Green beets, like other greens, should be thoroughly washed under clean running water and washed in salt water for 30 minutes to remove soil, sand, dirt, and any insecticide residues before use.
Top beet greens should be used while it is fresh. Beets, however, can be stored in the refrigerator with high relative humidity for up to ten days.
Botanically, this tuberous root crop belongs to the amaranth family, in a beta genus. Its scientific name is Beta vulgaris. Swiss chard is another representative of the beta genus grown because of its edible leaves. Beets are small herbaceous plants with wide dark green leaves. Its underground root crop ripens in 50-60 days of sowing and weighs from 100 to 150 grams. If it is not assembled at the right time, it continues to grow by more than a pound and can develop surface cracks, woody and fibrous in texture, lose flavor and become less appetizing.
There are many different varieties, such as red, orange-yellow and white beet varieties. The unique raspberry red color of red beets is due to betalaine pigments such as betanin and betacyanin. Yellow varieties are rich in beta-xanthine pigment. The root and its tender greens were used for human consumption. Chioggia beets or cane varieties have alternative red and white concentric whorls.
Beet Health Benefits
Garden beets are very low in calories (provides only 45 kcal / 100 g) and contains zero cholesterol and a small amount of fat. Its beneficial properties are especially rich in fiber, vitamins, minerals and unique plant-derived antioxidants.
Root is a rich source of a phytochemical compound, betaine glycine. Betaine has the property of lowering the level of homocysteine in the blood. Homocysteine, one of the highly toxic metabolites, promotes the formation of platelets, as well as the formation of atherosclerotic plaques, which, otherwise, can be harmful to blood vessels. High levels of homocysteine in the blood lead to the development of coronary heart disease (CHD), stroke, and peripheral vascular disease.

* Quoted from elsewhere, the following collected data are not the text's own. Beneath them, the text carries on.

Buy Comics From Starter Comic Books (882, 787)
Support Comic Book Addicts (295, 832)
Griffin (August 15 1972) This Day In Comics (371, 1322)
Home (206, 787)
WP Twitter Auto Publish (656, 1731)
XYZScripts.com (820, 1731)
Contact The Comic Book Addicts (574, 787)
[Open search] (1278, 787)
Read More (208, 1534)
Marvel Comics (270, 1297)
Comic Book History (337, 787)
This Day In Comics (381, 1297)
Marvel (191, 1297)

Raw beets are an excellent source of folate. It contains about 109 mcg / 100 g of this vitamin (provides 27% RDA). However, prolonged cooking can significantly reduce its level in food. Folates are necessary for the synthesis of DNA in cells. When used during the conception period, folates can prevent neural tube defects in a child.
Fresh tubers contain a small amount of vitamin C; However, its upper greens are an excellent source of this vitamin. 100 g of beet greens provide 30 mg or 50% of the recommended daily allowance. Vitamin C is one of the powerful natural antioxidants that helps the human body remove harmful free radicals, which is one of the causes of cancer.

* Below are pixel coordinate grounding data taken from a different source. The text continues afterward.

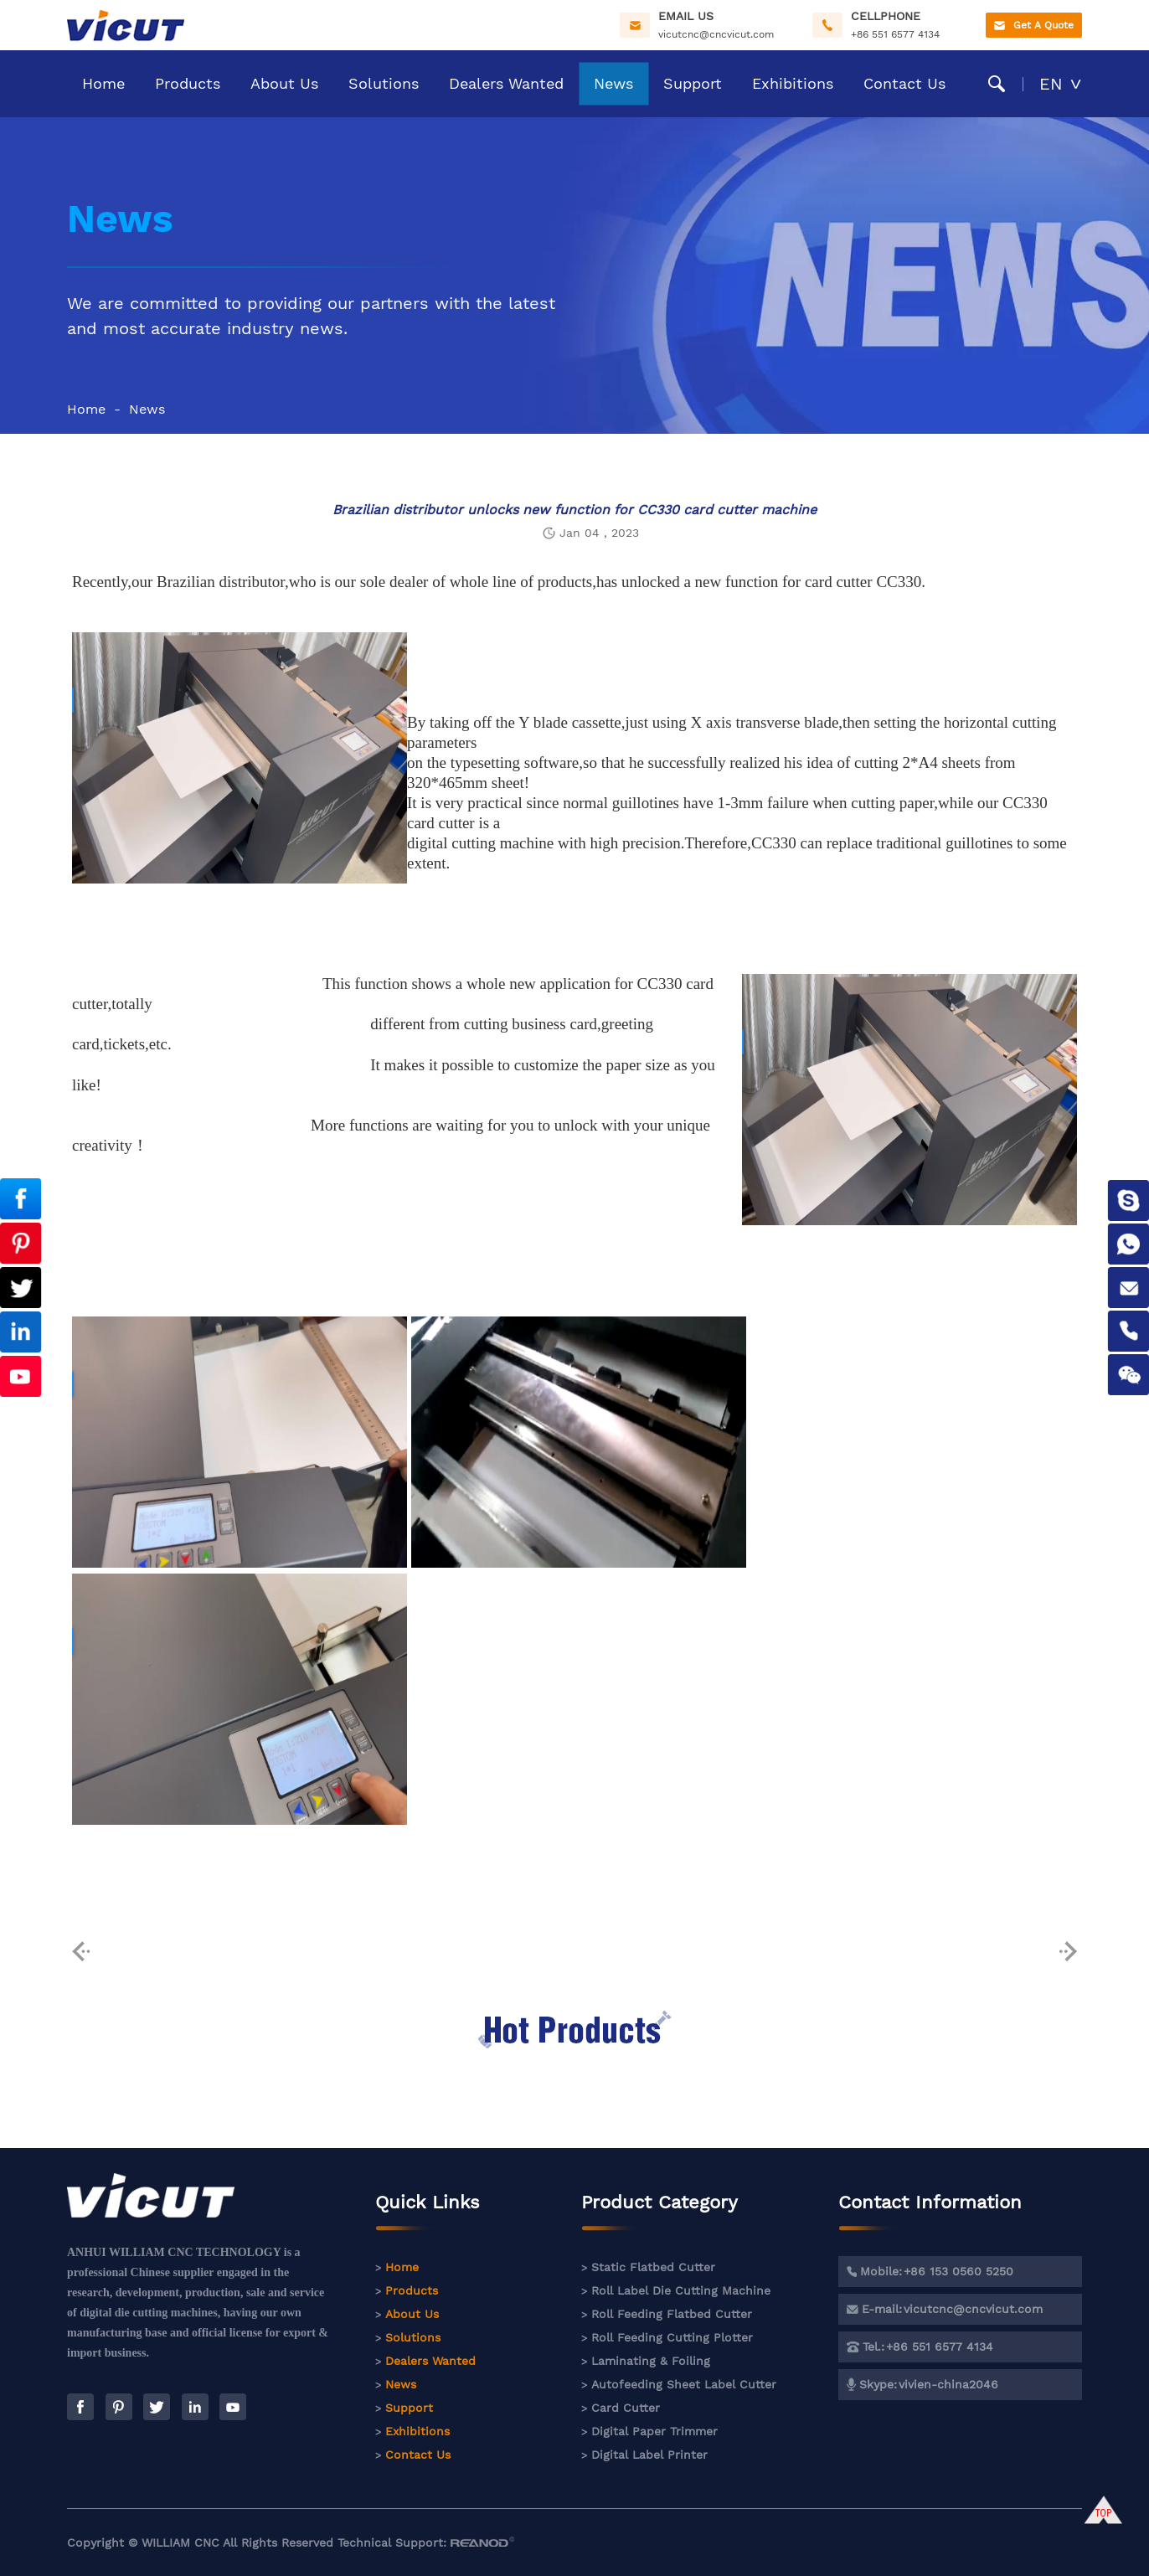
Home (103, 83)
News (613, 83)
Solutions (383, 83)
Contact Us (904, 83)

In addition, its upper greens are an excellent source of carotenoids, flavonoid antioxidants and vitamin A; contain these compounds several times more than in the roots. Vitamin A is essential for maintaining healthy mucous membranes and skin and is essential for vision. Consuming natural vegetables rich in flavonoids helps protect against lung and oral cancer.
Root is also a rich source of B complex vitamins such as niacin (B-3), pantothenic acid (B-5), pyridoxine (B-6), and minerals such as iron, manganese, copper, and magnesium.
Further, the root consists of moderate levels of potassium. 100 g of fresh root retain 325 mg or 7% of the daily intake. Potassium reduces the heart rate and regulates the metabolism in cells, counteracting the harmful effects of sodium. Selection and storage
In the store, choose a fresh, bright, durable textured beet with a rich taste and uniform size. Avoid those with a thick or soft texture that is overgrown and large. If possible, use organic products to get the most health benefits.
Farmer markets often sell roots with intact upper greens. If you buy a whole beetroot plant, then separate its tops from the root earlier, as greens deprive moisture and nutrients from the roots.
Green beets, like other greens, should be thoroughly washed under clean running water and washed in salt water for 30 minutes to remove soil, sand, dirt, and any insecticide residues before use.
Top beet greens should be used while it is fresh. Beets, however, can be stored in the refrigerator with high relative humidity for up to ten days.